'The boy has their manner—their look too,' said the old lawyer to himself when he was left alone. 'I wonder where he got it? Harking back, I suppose. A very strange thing this heredity is—a very strange thing indeed!'


It was afternoon when Tom returned to the cottage. Finding, no little to his relief, that his mother was out, he hurried up to his room, shut and locked the door, and drew out his mysterious packet. As he sat with it before him his heart beat more quickly than usual, for he felt like one called upon to converse with spirits and to enter into the secret counsels of the dead.

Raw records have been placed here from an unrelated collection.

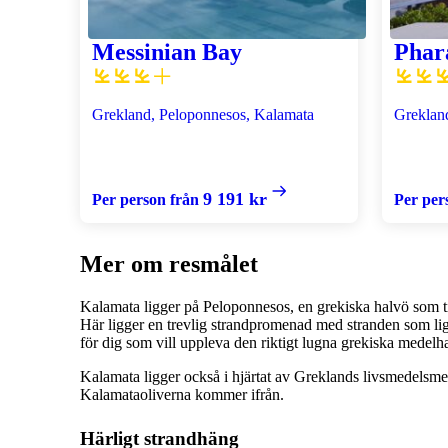
Messinian Bay
Phar
Grekland, Peloponnesos, Kalamata
Greklan
9 191 kr
Per person från
Per per
Mer om resmålet
Kalamata ligger på Peloponnesos, en grekiska halvö som till
Här ligger en trevlig strandpromenad med stranden som ligg
för dig som vill uppleva den riktigt lugna grekiska medel
Kalamata ligger också i hjärtat av Greklands livsmedelsme
Kalamataoliverna kommer ifrån.
Härligt strandhäng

Then, his excitement increasing as he proceeded, he began to break one by one the seals with which it was closed. At the last seal he paused, and cast a rapid glance round the room, whispering half aloud: 'Is anyone there?'

There was no answer, and his glance, which had been merely mechanical, for he knew no one had come into the room with him, strayed to the window. 'I am dreaming as I did last night,' he said to himself bitterly. 'If this sort of thing goes on I shall be a perfect visionary soon, fit for nothing but a lunatic asylum. Ah!' he interrupted himself, 'what is that?'

At the word he leapt up, crossed the room in one bound, threw the Venetian shutters open, and looked out. There was no one—absolutely no one—not a human being within sight or sound. The Sleeping Beauty's palace could scarcely have been more still than this green garden world, as it lay basking in the light of the golden afternoon.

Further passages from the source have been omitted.